Слово прозвучало не в том смысле, что то, что было у меня в голове и я успел записать про ленд-лизинг, мной выдумано. Что свой опыт детской и подростковой реальности я изобразил фантасмагорически. А в том, как опять-таки произнес бы нейтрально и бесспорно вокзальный репродуктор, что эта реальность – фантасмагория. То, как ее описывали в моем детстве и отрочестве на советском языке, тоже было фантасмагорией, но как раз выдуманной. То, как ее разоблачали на языках западных и восточных, а отчаянные борцы с режимом на том же советском, передавало реальность как акт, составленный в милиции. Протокол. Что такое была жизнь в ней, задыхание, волнение, испуг ее проживания, не попадало в него.
Едва слово выговорилось, все вспыхнуло. И реальность, и слова о ней, включая самую фантасмагорию. Вспыхнуло пламенем, которое занимается в ночном клубе на Новый год, когда в первые секунды еще не понятно, иллюминация это или пожар. Я видел, как несколько человек набрали по мобильным 001, услышал, как отозвались звонки у оператора, и что он ответил, и зуммер в трех ближайших пожарных гаражах, и сирены выезжающих машин. Я видел и слышал, как они едут по улицам – вплоть до прибытия первой. В ту же секунду огонь погас и в тишине стал слышен легкий звон и слабый треск осколков и ошметков того, что обгорело. Огонь погас, но светло было так же, как до вспышки. На месте подвешенных к потолку и стенам трубок дневного и неонового света чернели желоба стеклянных зазубрин, их крошечные кусочки быстро падали на пол. И то же происходило в моем мозгу, я не мог понять, в каком его полушарии.
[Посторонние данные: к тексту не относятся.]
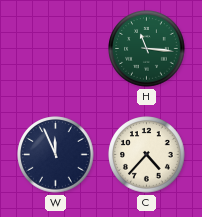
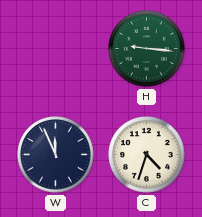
H: 11:16 -> 9:16
C: 4:37 -> 4:33
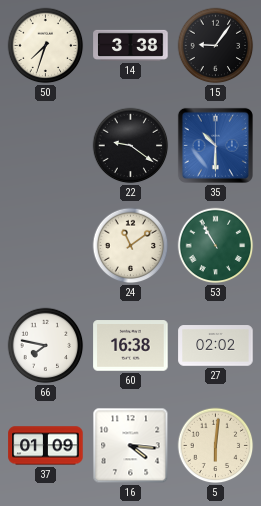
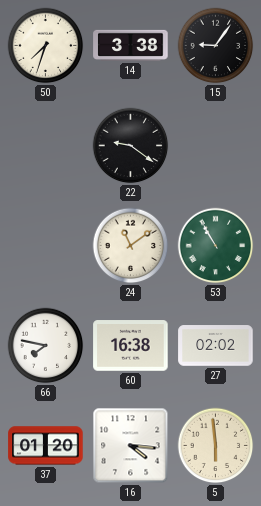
35: 10:30 -> none
37: 01:09 -> 01:20
5: 6:01 -> 5:59
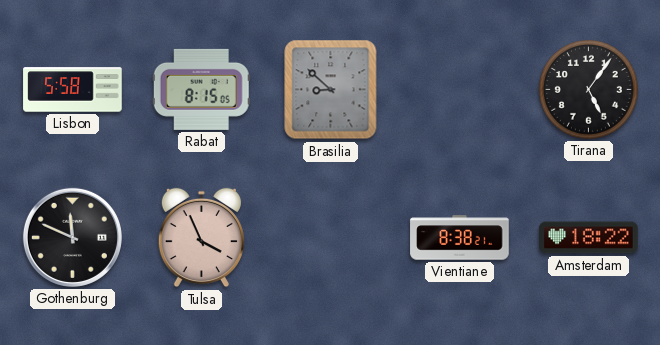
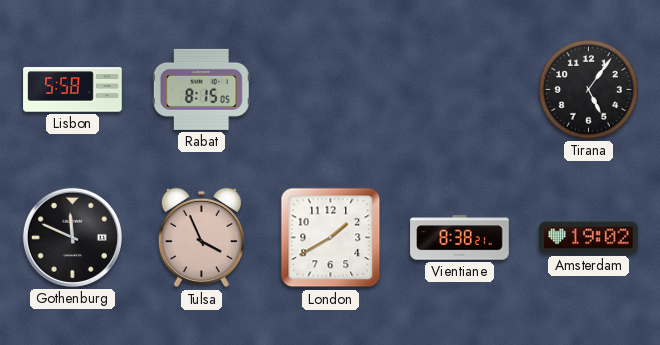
Brasilia: 8:52 -> none
London: none -> 1:40
Amsterdam: 18:22 -> 19:02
Как долго это продолжалось, я тоже не мог сообразить. Потому что вспышка и это опадание лопнувших ламп и опадание лопнувшей конструкции полушария длились и одновременно заменялись белизной отремонтированных поверхностей. Почти сразу все пришло в порядок, к безукоризненной чистоте, никаких следов катастрофы. Я лежал на высокой кровати, под капельницей с седативами, сменившей инфузию гепарина. Нормально. К голове тянулись провода УЗИ, к груди – ЭКГ. В ногах стояла жена с голубой маской на лице, в голубом одноразовом халатике, с книгой в руках. Сказала: “Позавчера вышла”.
Я спросил, как назвали. Она услышать не могла, но отозвалась впопад: “Детство, отрочество и власть” – и показала мне обложку. Я знал название, спросил из вежливости, у нее накопилось достаточно обид ко мне, незачем удлинять список, когда можно обойтись без. Я сказал: немного вычурно, но в общем правильно. На этот раз она ответила чуть мимо: “Я знала, что тебе понравится. Я как будто влезла в твою кожу, когда с тобой это случилось”.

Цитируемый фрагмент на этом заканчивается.